=== Input for this task ===

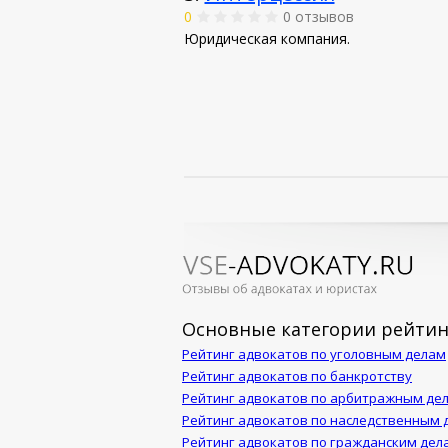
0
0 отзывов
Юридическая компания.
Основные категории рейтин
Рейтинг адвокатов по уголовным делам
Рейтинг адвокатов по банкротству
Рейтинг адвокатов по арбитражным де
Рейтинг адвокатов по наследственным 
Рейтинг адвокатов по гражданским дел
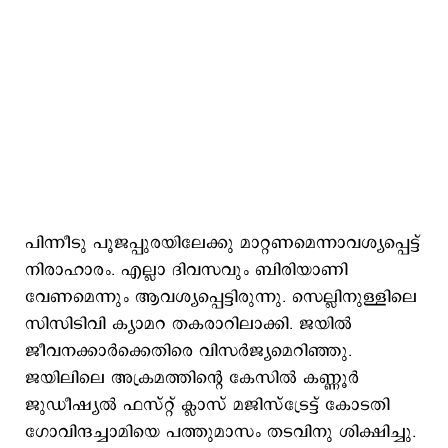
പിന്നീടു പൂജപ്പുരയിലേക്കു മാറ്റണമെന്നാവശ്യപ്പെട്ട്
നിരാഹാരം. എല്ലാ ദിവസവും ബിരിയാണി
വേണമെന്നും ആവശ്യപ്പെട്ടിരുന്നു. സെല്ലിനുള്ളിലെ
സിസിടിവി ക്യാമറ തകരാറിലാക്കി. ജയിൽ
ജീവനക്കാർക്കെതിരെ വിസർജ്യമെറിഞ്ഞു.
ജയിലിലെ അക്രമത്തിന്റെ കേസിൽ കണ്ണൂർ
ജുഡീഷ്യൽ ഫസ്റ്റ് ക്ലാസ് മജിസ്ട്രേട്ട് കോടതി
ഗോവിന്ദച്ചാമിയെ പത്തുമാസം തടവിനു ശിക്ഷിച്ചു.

===
=== Input for this task ===

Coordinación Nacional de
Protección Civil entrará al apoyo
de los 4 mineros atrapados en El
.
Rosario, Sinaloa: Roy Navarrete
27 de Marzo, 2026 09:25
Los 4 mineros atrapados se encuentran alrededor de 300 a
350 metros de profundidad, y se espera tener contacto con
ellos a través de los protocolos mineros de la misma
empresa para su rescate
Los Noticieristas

===
=== Input for this task ===

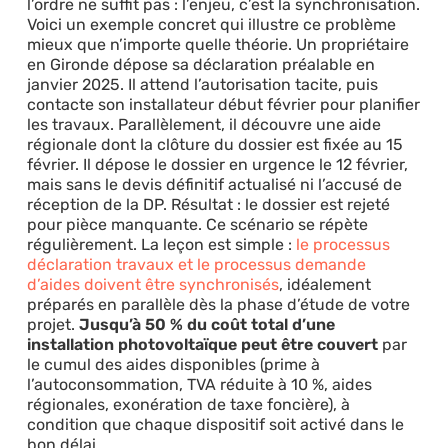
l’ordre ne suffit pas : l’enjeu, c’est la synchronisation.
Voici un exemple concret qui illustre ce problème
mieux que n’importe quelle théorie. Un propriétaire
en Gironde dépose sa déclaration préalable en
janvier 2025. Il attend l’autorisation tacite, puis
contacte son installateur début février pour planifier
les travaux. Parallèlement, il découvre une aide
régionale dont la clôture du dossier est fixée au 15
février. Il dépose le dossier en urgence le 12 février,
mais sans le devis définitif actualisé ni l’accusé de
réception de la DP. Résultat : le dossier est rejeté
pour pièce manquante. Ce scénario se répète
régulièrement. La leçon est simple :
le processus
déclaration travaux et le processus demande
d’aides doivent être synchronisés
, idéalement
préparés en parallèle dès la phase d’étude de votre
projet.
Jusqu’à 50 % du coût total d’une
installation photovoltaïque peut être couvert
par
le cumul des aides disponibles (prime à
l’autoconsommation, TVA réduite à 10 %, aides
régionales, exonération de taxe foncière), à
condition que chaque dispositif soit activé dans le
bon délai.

===

Taking the records above, retype every line from the one with "ellos a través" down to the one with "Los Noticieristas", exactly and with nothing else.

ellos a través de los protocolos mineros de la misma
empresa para su rescate
Los Noticieristas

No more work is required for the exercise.